I pity those few poor unenlightened souls with access to good bookshops and libraries whose childhoods weren’t illuminated by the enchanting work of Tove Jansson, who probably won more love for Finland than Sibelius ever did. The world of the Moomins is one of those imagined lands that has won a place in the map of childhood alongside C.S. Lewis’s Narnia, Middle-Earth, or Kenneth Grahame‘s Riverbank. Or Lewis Carroll’s Wonderland. And as it happens, Tove Jansson paid tribute to her fellow imaginative fabulist with her own illustrations to Alice’s Adventures in Wonderland, very different from the John Tenniel images always associated with the tale, and completely recasting the scenes in her own aesthetic.

The ever-wonderful Maria Popova has put together a beautiful piece on this series on her marvelous website Brain Pickings, with gleanings from the rare edition of Jansson’s Alice still in circulation. And as you can see, the images are just about as wonderful as you would expect.

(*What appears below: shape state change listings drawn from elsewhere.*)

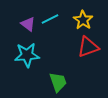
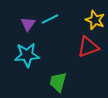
yellow star: moved 12 px right; rotated 12 degrees counterclockwise
purple triangle: rotated 28 degrees clockwise
green trapezoid: rotated 145 degrees counterclockwise
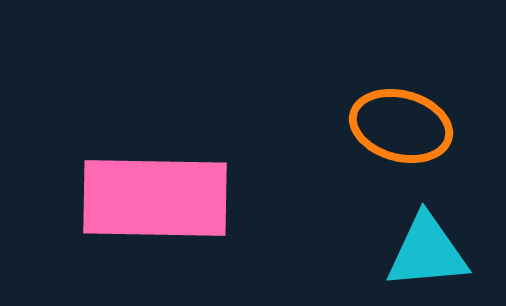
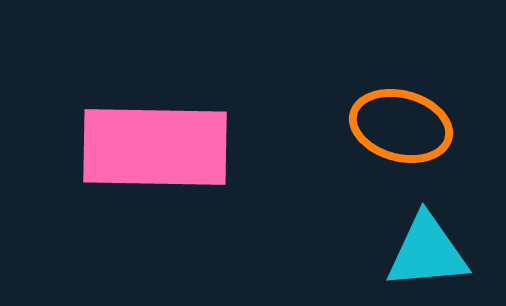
pink rectangle: moved 51 px up
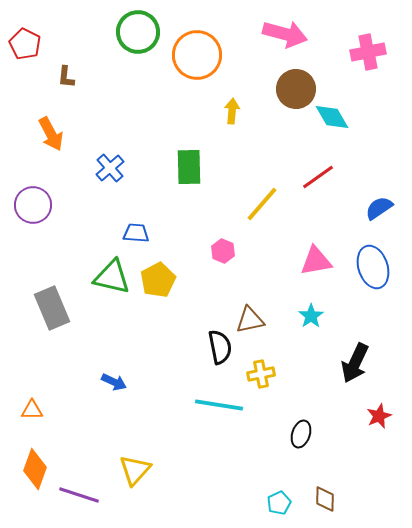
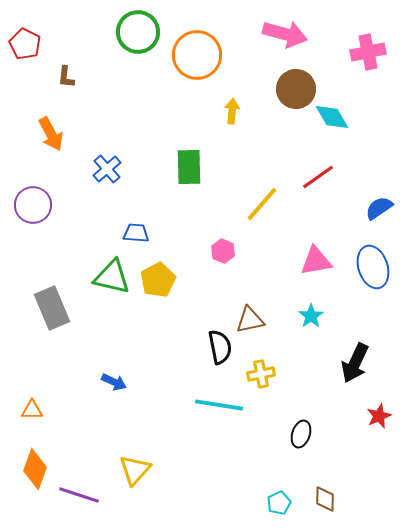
blue cross: moved 3 px left, 1 px down
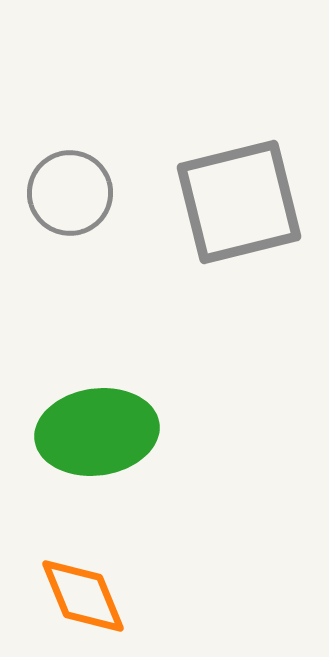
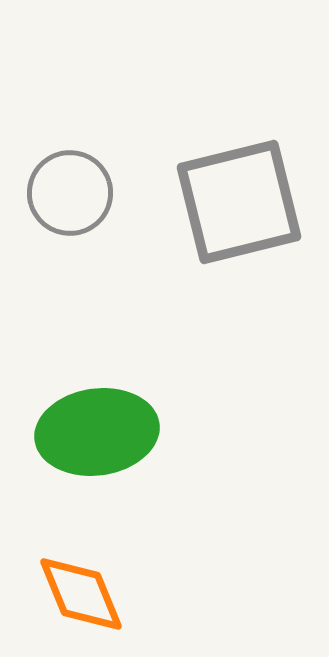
orange diamond: moved 2 px left, 2 px up
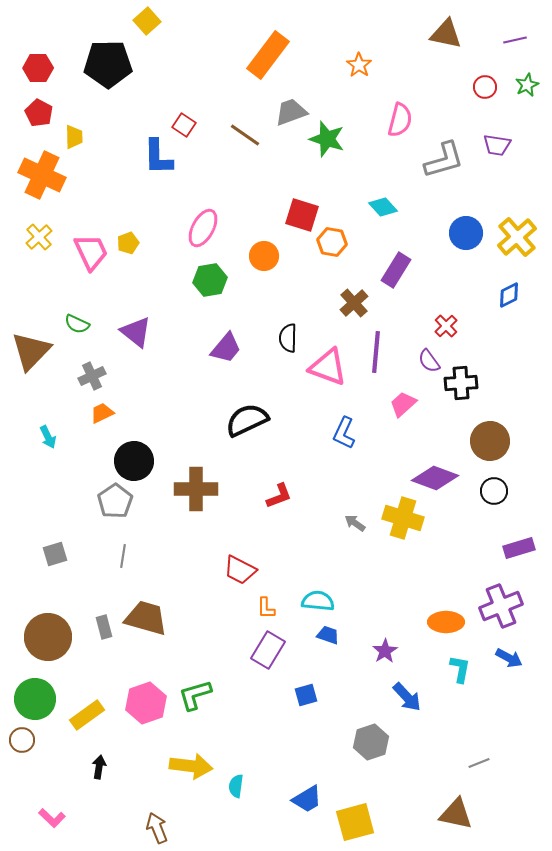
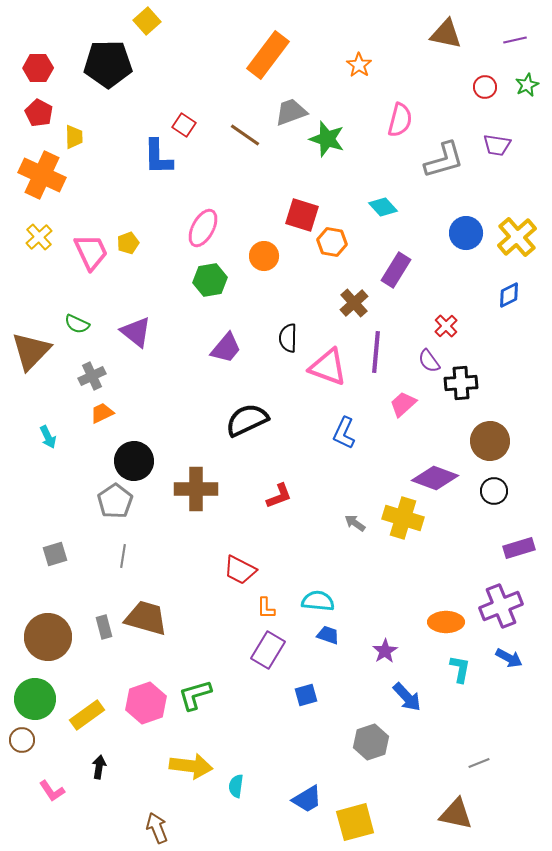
pink L-shape at (52, 818): moved 27 px up; rotated 12 degrees clockwise
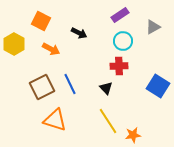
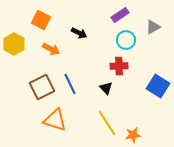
orange square: moved 1 px up
cyan circle: moved 3 px right, 1 px up
yellow line: moved 1 px left, 2 px down
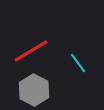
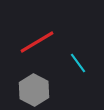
red line: moved 6 px right, 9 px up
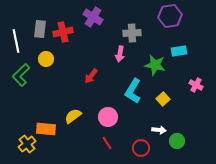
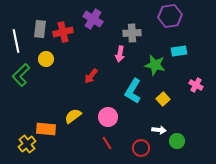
purple cross: moved 2 px down
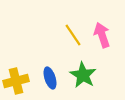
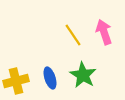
pink arrow: moved 2 px right, 3 px up
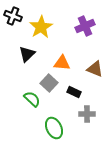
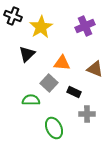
green semicircle: moved 1 px left, 1 px down; rotated 42 degrees counterclockwise
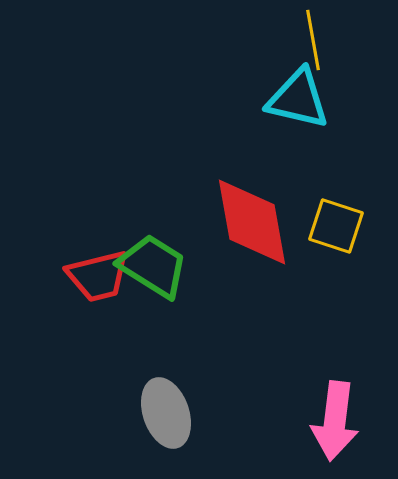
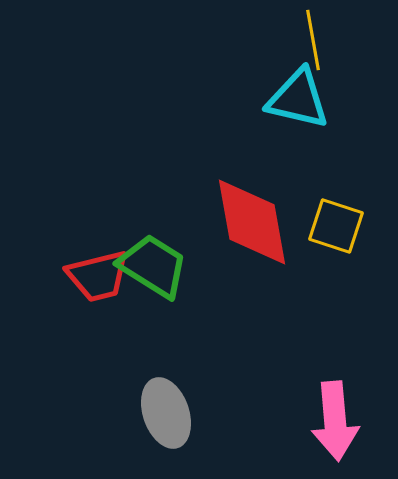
pink arrow: rotated 12 degrees counterclockwise
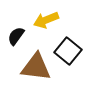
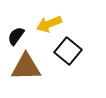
yellow arrow: moved 3 px right, 4 px down
brown triangle: moved 10 px left; rotated 8 degrees counterclockwise
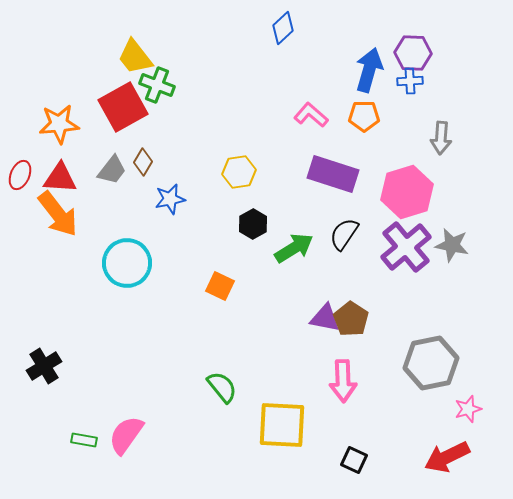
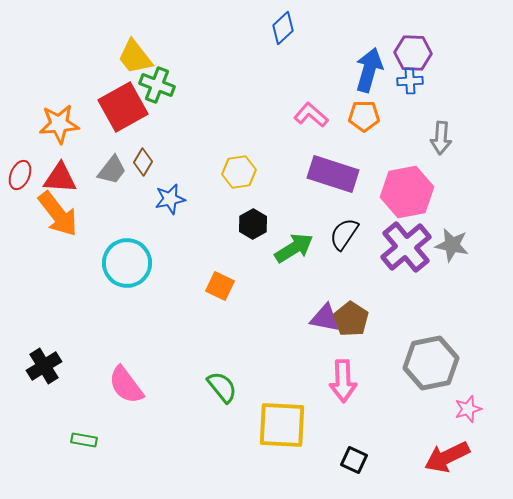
pink hexagon: rotated 6 degrees clockwise
pink semicircle: moved 50 px up; rotated 72 degrees counterclockwise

Given Tove Jansson’s subsidiary claim to fame as a pioneer of LGBT lifestyles in the Scandinavia of her time, it’s interesting to speculate whether her own take on the scenes in Alice pick up on the oft-remarked sexual overtones in the story. I don’t see any sign of that myself, but some critics have hinted at the supposedly ambiguous sexuality of the Moomin series as well, so I wouldn’t be surprised if similar analysis could turn up something in these artworks. Readers and viewers are invited to make their own judgments.

What I am surprised at, though, is that no publisher has stepped forward to do a modern reprint of this wonderful edition. The latest version that Popova appears to have found is dated to 2006, and nothing since. Surely this is one more Alice that the world really needs, and another dimension to the Tove Jansson legend.